Table 5 presents the bivariate correlations between trait questionnaire scores and EMA indices of negative affect, hostility, fear, sadness, and positive affect. A Bonferroni correction was applied within each block of correlations (e.g., all mean level correlations), to control for the multiple comparisons between variables. For the entire sample (see Table 5), PAI-BOR-AI scores were significantly related to EMA negative affect and hostility scores, including those for momentary mean level, instability (MSSD) and acute changes (PAC). The PAI-BOR-AI was also significantly related to instability scores and acute changes of fear. The ALS showed significant associations with instability (MSSD) of negative affect and hostility and with acute changes (PAC) in hostility and fear.

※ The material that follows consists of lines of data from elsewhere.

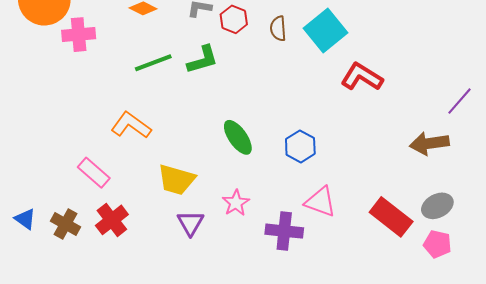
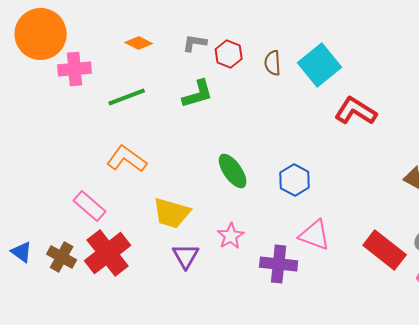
green line: (153, 63) -> (127, 97), moved
red cross: (112, 220) -> (108, 253), size x1.4

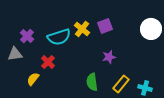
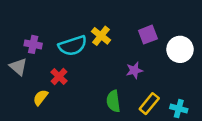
purple square: (105, 26) -> (148, 35), moved
white circle: (151, 29) -> (180, 49), moved
purple cross: (27, 36) -> (33, 44), turned -32
gray triangle: (15, 54) -> (18, 67), turned 49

AIM-neg scores were not significantly associated with EMA mood indices. Finally, AIM-pos scores were significantly associated with mean level, MSSD, and PAC scores for positive affect.

Table 5. Bivariate correlations between trait measure scores and within-day EMA mood indices.

PAI-BOR-AI ALS AIM-neg AIM-pos
Mean Level
Negative Affect .33* .25 .22 .01
Hostility .43* .28 .16 .00
Fear .23 .23 .22 .02
Sadness .17 .08 .17 -.17
Positive Affect -.10 -.02 -.01 .36*
MSSD
Negative Affect .44* .32* .27 .14
Hostility .51* .32* .23 .15
Fear .37* .29 .28 .06
Sadness .24 .12 .19 .00
Positive Affect .09 .03 -.03 .37*
Acute Change
Negative Affect .38* .29 .25 .08
Hostility .50* .34* .28 .11
Fear .33* .30* .24 .08
Sadness .21 .11 .08 -.05
Positive Affect .05 .04 .00 .38*

Notes:

*

Significant after Bonferroni correction (p<.0025).

Table 6 presents these same correlations split by diagnostic group. Within the BPD group, PAI-BOR-AI scores were moderately associated with negative affect, hostility, and fear scores (mean level, MSSD, and PAC indices). The PAI-BOR-AI was also related to the momentary mean level of sadness for BPD individuals. For individuals with MDD/DYS, PAI-BOR-AI scores were significantly related to the instability (MSSD) and acute change (PAC) scores for hostility. ALS scores were only modestly associated with instability and acute change scores for fear in BPD individuals and not associated with any EMA index for MDD/DYS individuals. AIM-neg scores were unrelated to the EMA indices in either diagnostic group. Finally, AIM-pos scores were moderately associated with all three indices of positive affect for individuals in the BPD group. Statistical tests of differences between group correlations revealed that the respective BPD and MDD/DYS correlations were significantly different only in the case of the associations between the PAI-BOR-AI and EMA mean level negative affect (z = 2.17, p < .05), fear (z = 2.43, p < .05), and sadness (z = 2.69, p < .01). In each instance, the correlation for the BPD group was stronger.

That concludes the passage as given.